→ **What to produce**: For this exercise, repeat the records below exactly and omit every picture.

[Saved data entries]
# # # #

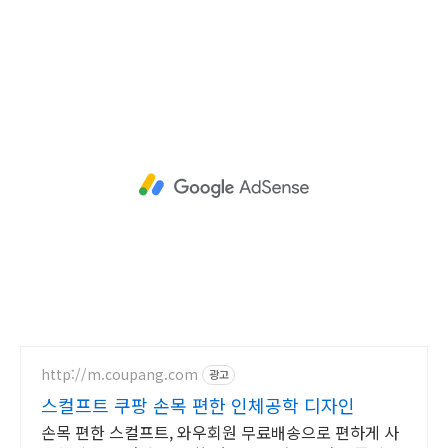
http://m.coupang.com
광고
스컬프트 쿠팡 손목 편한 인체공학 디자인
손목 편한 스컬프트, 와우회원 무료배송으로 편하게 사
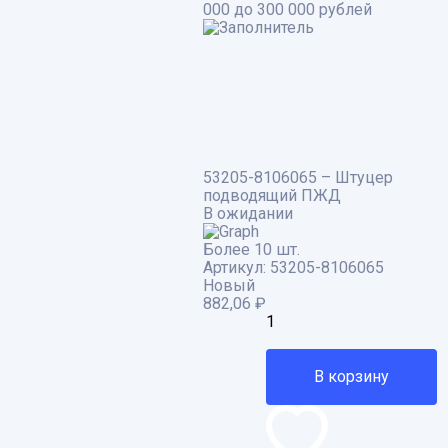
000 до 300 000 рублей
53205-8106065 – Штуцер
подводящий ПЖД
В ожидании
Более 10 шт.
Артикул:
53205-8106065
Новый
882,06
₽
В корзину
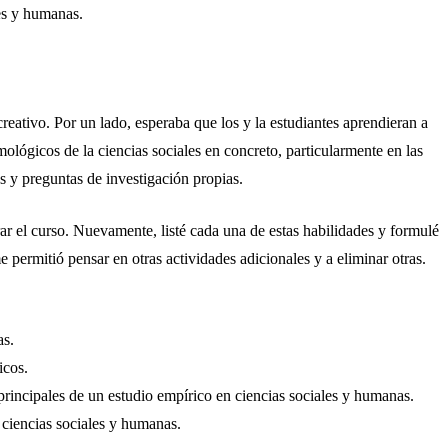
es y humanas.
reativo. Por un lado, esperaba que los y la estudiantes aprendieran a
mológicos de la ciencias sociales en concreto, particularmente en las
s y preguntas de investigación propias.
ar el curso. Nuevamente, listé cada una de estas habilidades y formulé
permitió pensar en otras actividades adicionales y a eliminar otras.
as.
icos.
 principales de un estudio empírico en ciencias sociales y humanas.
n ciencias sociales y humanas.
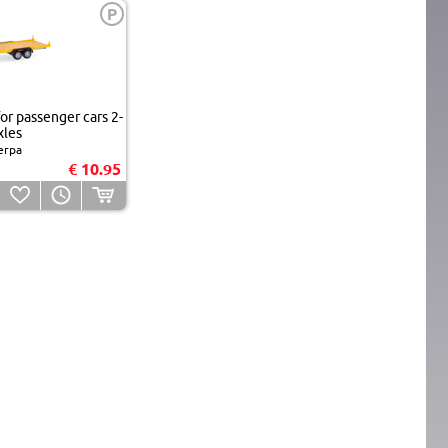
P
for passenger cars 2-
xles
erpa
€ 10.95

# # # #

→ **Solution to this task**:
http://m.coupang.com
광고
스컬프트 쿠팡 손목 편한 인체공학 디자인
손목 편한 스컬프트, 와우회원 무료배송으로 편하게 사
000 до 300 000 рублей
53205-8106065 – Штуцер
подводящий ПЖД
В ожидании
Более 10 шт.
Артикул:
53205-8106065
Новый
882,06
₽
В корзину
es y humanas.
reativo. Por un lado, esperaba que los y la estudiantes aprendieran a
mológicos de la ciencias sociales en concreto, particularmente en las
s y preguntas de investigación propias.
ar el curso. Nuevamente, listé cada una de estas habilidades y formulé
permitió pensar en otras actividades adicionales y a eliminar otras.
as.
icos.
 principales de un estudio empírico en ciencias sociales y humanas.
n ciencias sociales y humanas.
P
for passenger cars 2-
xles
erpa
€ 10.95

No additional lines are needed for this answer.